As a young man, Pozner published a comics fanzine from 1969–1972, when he joined CAPA-alpha. He was an active member in CAPA-alpha at least until 1984. He graduated from The Cooper Union.
Before joining DC's staff, Pozner designed the first gay-themed bus ads for New York City as well several posters for Lincoln Center. He also designed record covers for musicians like The Kinks, Jimi Hendrix, George Benson, and Carmen McRae, as well as the Brooklyn Philharmonic Symphony Orchestra. In addition, he designed for CBS/Broadcast Group and was briefly the associate art director of National Lampoon magazine.
Pozner first worked for DC in 1977, when he designed the front cover for a tabloid-format book based on the then-upcoming Superman movie. He was subsequently hired as DC's first real production designer.
Pozner wrote the 1986 Aquaman miniseries, as well as designing the character's blue "camouflage" uniform.
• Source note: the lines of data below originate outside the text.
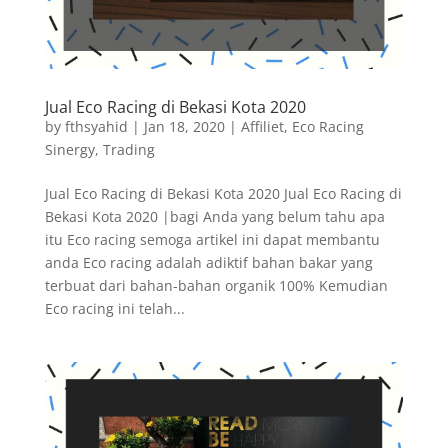
Jual Eco Racing di Bekasi Kota 2020
by
fthsyahid
|
Jan 18, 2020
|
Affiliet
,
Eco Racing
Sinergy
,
Trading
Jual Eco Racing di Bekasi Kota 2020 Jual Eco Racing di
Bekasi Kota 2020 |bagi Anda yang belum tahu apa
itu Eco racing semoga artikel ini dapat membantu
anda Eco racing adalah adiktif bahan bakar yang
terbuat dari bahan-bahan organik 100% Kemudian
Eco racing ini telah...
He was also responsible for incorporating DC Comics characters into a series of AIDS awareness house ads published in the company's comics.
One of Pozner's many tasks as Group Editor, Creative Services, at DC was recruiting new talent. Travis Charest, Gene Ha, Stuart Immonen, and Phil Jimenez are among the pencillers Pozner "discovered."
In the aftermath of Pozner's 1994 death from AIDS complications, artist Phil Jimenez, whom Pozner had hired to work at DC, and with whom Pozner had had a romantic relationship, came out in a tribute to Pozner in the pages of the DC title Tempest.
Pozner was recognized with awards from professional associations like the Royal Society of Arts and the Graphic Arts Technical Foundation. His work was published in Novum Gebrausch Grafik.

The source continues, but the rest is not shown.